The winners of each category were:

  • Instrumental music: “Hungarian Rhapsody,” a classical show piece performed by Brandon Faunce (cello), a first-year software engineering major from Fairfield, Conn.; and Andrew Bowman (piano), a second-year computer science major from Boise, Idaho.
  • Dance: “Beggin’,” tap danced by Riley Kranick, a third-year biomedical engineering major from Schenectady, N.Y.
  • Variety: “Arcade,” lyrical dance and Cyr wheel, performed by Rachel Horrigan, a fourth-year motion picture science major from Needham, Mass.
  • Vocal, a cappella or with guitar: “Flex,” a rap track performed by Steven Simmons, a second-year international business major from Rochester.
  • Vocal with a band: “Schematic of a Wrench,” a song written and performed by Ear Piercings, with Will O’Brien (guitar), a fourth-year game design and development major from Kansas City, Kansas; Cas Savage (drums), a first-year applied mathematics major from New York City; Jackson Majewski (guitar), a second-year game design and development major from Pittsburgh; Ian McFarlane (bass), a second-year game design and development major from Houston; and Brian Phung, (keyboard) a third-year diagnostic medical sonography major from Hilton, N.Y.

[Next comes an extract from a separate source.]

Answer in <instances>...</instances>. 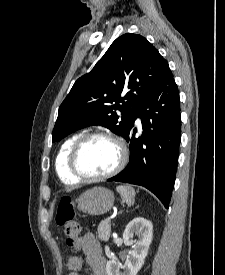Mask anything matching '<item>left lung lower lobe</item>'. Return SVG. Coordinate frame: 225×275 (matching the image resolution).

One of the judges, Erica Haskell, inaugural director of RIT’s School of Performing Arts, said the judges were awed by the “stellar talent” they witnessed.

“The level of commitment of our students and the amount of practice they put in to it was impressive,” she said. “And so was the diversity, from Indian Carnatic music, step dancing, a classical cello and piano piece, heartland rock, rap, experimental jazz, modern and Latin American dance, and video game music, among others.”

More students involved in performing arts are currently enrolled at RIT than ever before. This year’s class includes a record 482 new students who received Performing Arts Scholarships. That brings the total number of students who received the scholarships to 1,357 in the four years they have been awarded.

President Munson has pushed to recruit more students involved in the performing arts because they tend to be more creative, innovative, and complex thinkers, traits that are desirable with prospective employers. Munson wants RIT to be the leading school in the country for performing arts for non-majors.